“In the realm of visual art, each element is not limited to one function alone, rather it has many. For me, the little figures fulfill the missions of realism and humanity, in that they represent how we are all the same, but also different. Visually, they occupy points in space. Any grouping in space that occurs by chance indicates “normalcy” to the eyes of the spectator. But if we add one or more elements to modify it, it immediately becomes “false” for the viewer. For me, that presents a problem. I am learning to modify the “normal”, without what is “false” becoming apparent. I use what is called VP3 in three point perspective: it is the third vanishing point, where the verticals vanish; but I lay traps, in which the illusion is not apparent, and therefore, appears to be real. However, I am certain that these elements have other functions which I have yet to discover.

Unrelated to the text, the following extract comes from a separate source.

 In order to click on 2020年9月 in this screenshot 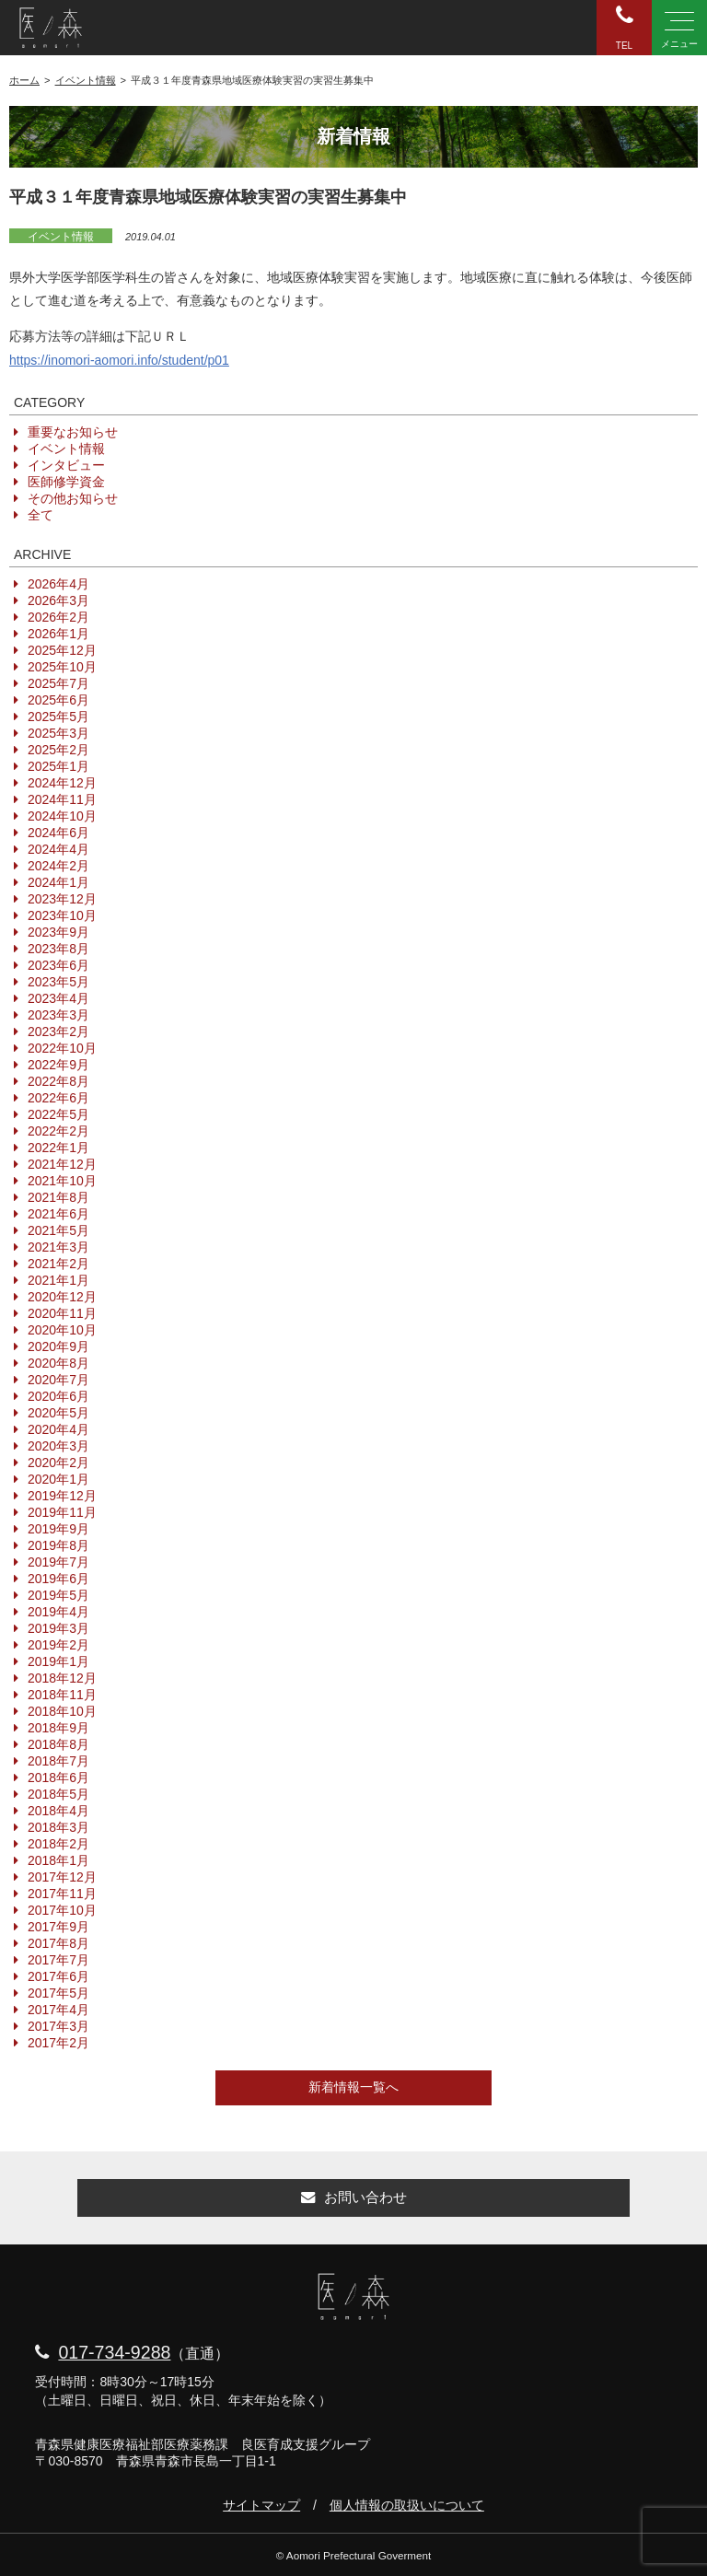 , I will do `click(58, 1346)`.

I have always been a collector of “found objects”. They thrill me, and I have thousands, which I use with pleasure.”
Born in 1930 in València, Spain, Juan Genovés was a distinct voice who advocated for political change from the dictatorship of Franco, and his works created a stir in a country run under the regime. Among his original artistic influences were the films of Russian director Sergei Eisenstein, who also had an impact on the painter Francis Bacon.

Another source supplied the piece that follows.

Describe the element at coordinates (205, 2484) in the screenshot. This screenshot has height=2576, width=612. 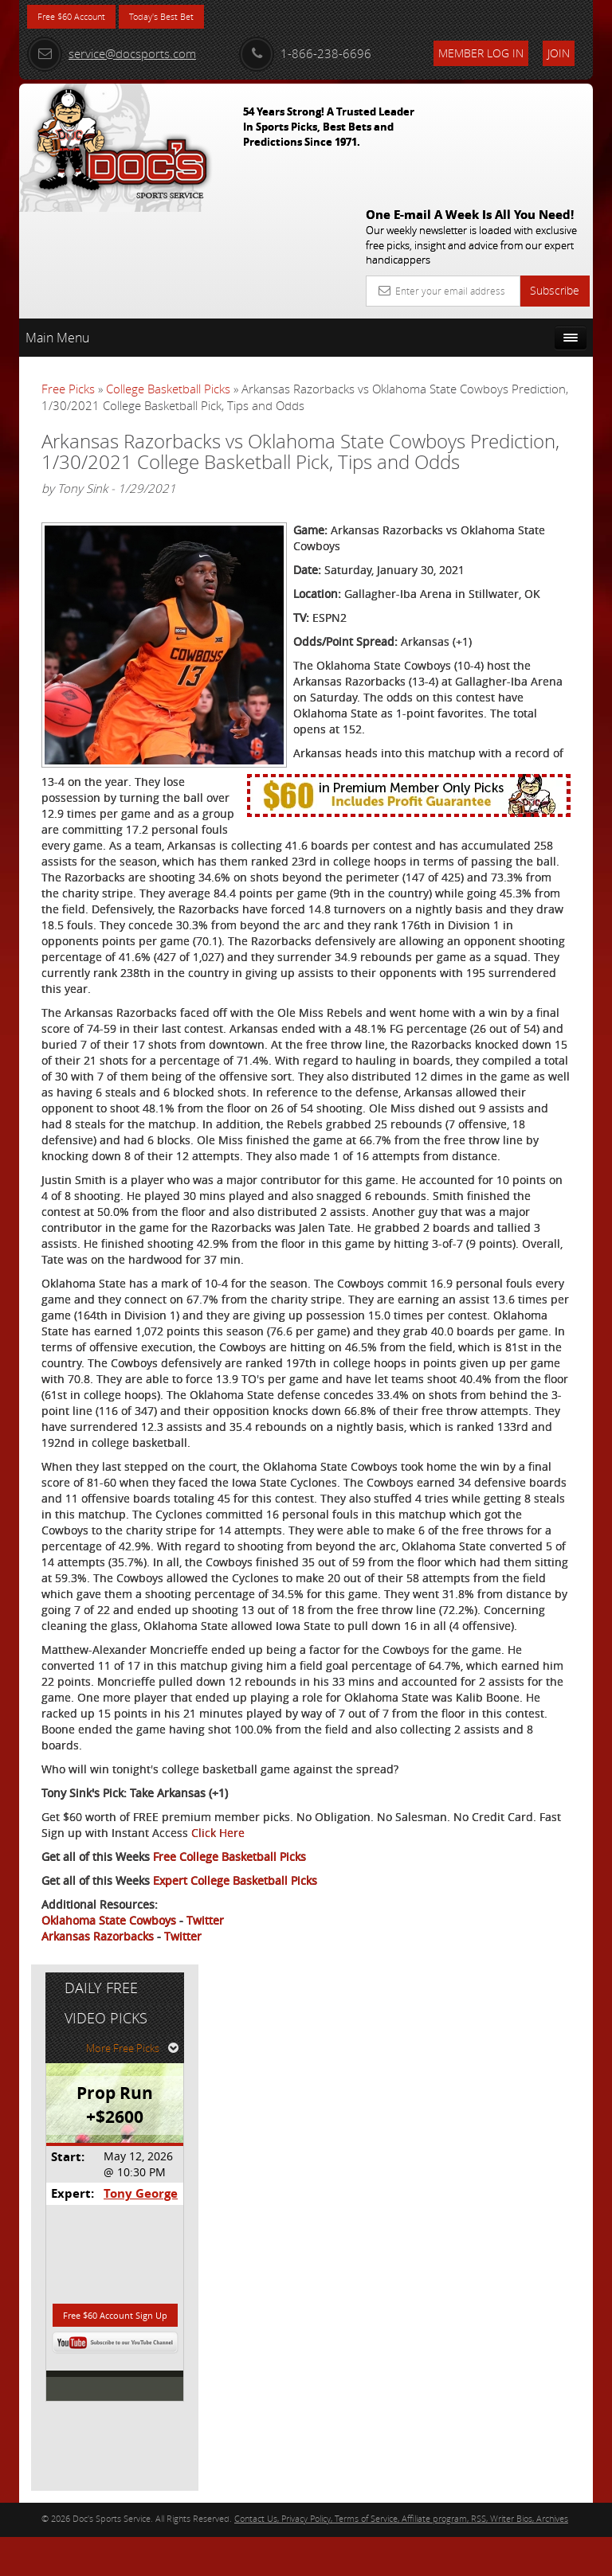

From the 1960s, Genovés explored depictions of crowds withs paintings that presented bird’s-eye views of scenes in which no buildings, roads, trees or clues to a common place are visible, thus creating a landscape of people in motion. As a child in València, Genovés experienced the Spanish Civil War in a traumatic way, and memories of crowds of people running for shelter still distantly inform his work. In his later work, the compositions grew less existential in tone, but still casted a critical eye on the tension that arises in hoards of people.
Genovés created his distinctive figures from thickly applied acrylic paint that protrudes from the surfaces of his canvasses. The lines that reinforce the picture plane can be read as breaks in the image or as topographies encouraging the directional movement of the crowd. The cast shadow is an important element, with each figure being anchored by its unique shadow. In addition, beads and other small objects found by the artist are attached to the figures on the canvas and contribute to the individuality and character of each.
Juan Genovés is a part of more than 60 museums and important public collections, including: The Art Institute of Chicago, Chicago, Illinois; Centre National d’Art Contemporain, Paris, France; The Museum of Modern Art, New York, New York; Museo Nacional Centro de Arte Reina Sofía, Madrid, Spain; Museum Moderner Kunst, Vienna, and Museum fur Moderne Kunst, Frankfurt, Germany.